With the equipment and the fire station, Reuter credited those achievements to those others serving on the department at that time. He said that over the years he worked with assistant chiefs like Jim Bryhan, Tom Carroll, Dave Kjos, Bill Wetter, John Harpin, and John Hauth. “Those men just had a vast knowledge and skill,” Reuter said, talking about how for years they reviewed the plans for the firehouse, making sure it would be useful for generations of firefighters after them. “I would like to think we designed the station for many different generations to come.”
Reuter also said that those individuals on the department really helped him become a better chief. “It was definitely a big working curve,” Reuter recalled of learning the job. “We functioned as a great department.”
He added that his wife, son and daughter also deserve credit, who supported him, and handled the many times he was called away from the family. “I don’t think anyone who hasn’t been in that position understands what you have to do, the time commitment it takes,” Reuter said.
Talking about the fire department also leads to talking about the Rescue Squad, which he is also a member of. Reuter takes pride in the fact that he, along with his daughter, and Brian Allen went through the training to get the department certified as an IV Tech EMS squad, the first volunteer department in the county to do so.
Reuter took pride that while as chief, he also served as the president of the county firefighters association, as well as on the advisory board at SW Tech, helping craft the training programs area firefighters go through.
When he retired as fire chief in 2004, Reuter did not leave the department, and remains a member to this day. “I would really miss it if I couldn’t do it anymore,” Reuter noted. He said that one of the things he enjoys about being on the department today is being able to share information of things that went wrong in the past so this newer generation can learn and not make the same mistakes.
With different members of the family serving as emergency responders, and seeing so many turning that civic duty into careers, Reuter did not want to end the conversation without noting that individuals should join up. “If you have the passion these days, the sky is the limit.”
Also during the meeting, Joel Vesperman was recognized for his 24 years on the department, as he retired from answering the call. For Joel, the department had been a large part of his life, recalling how the fire department weaved into the births of his three children.

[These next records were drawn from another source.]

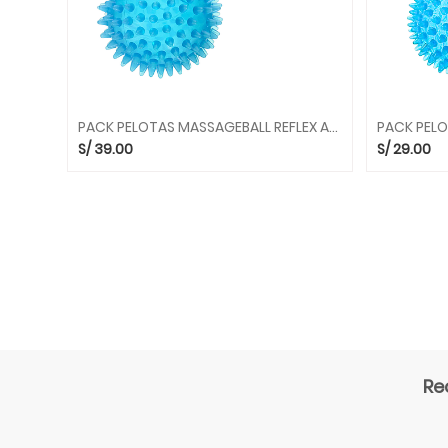
PACK PELOTAS MASSAGEBALL REFLEX AZUL X 2PZS 9CM 97.72 GYMNIC
S/
39.00
S/
29.00
Re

“Jared was born the day of the fireman’s picnic. Jade came along the night of the annual meeting/ department picture night. And Jenna, we were going to the hospital on a Saturday morning, and the fire whistle blew,” Vesperman recalled.
Joel remembered when he joined, under the tenure of Chief Carl Muench. “They needed members and I knew some of the guys that were on….It was something I wanted to do.”
Over the years, Vesperman went from being a firefighter, to driving one of the trucks, to becoming truck captain for a number of years. He said that he took pride in helping maintain some of the fleet. “The other members had to have trust in you because you were working on that,” Vesperman said.
He noted the tremendous time commitment, from the calls at any time day or night, to the regular meetings and training. With his children growing up and going off to school, he noted he wanted to be able to get to see them more.
He noted he would miss his fellow firefighters. He said that a recent trip to Florida showed him that he may be out of the department, but he cannot take the firefighter out of him as his interest got the best of him during two calls near where they were staying.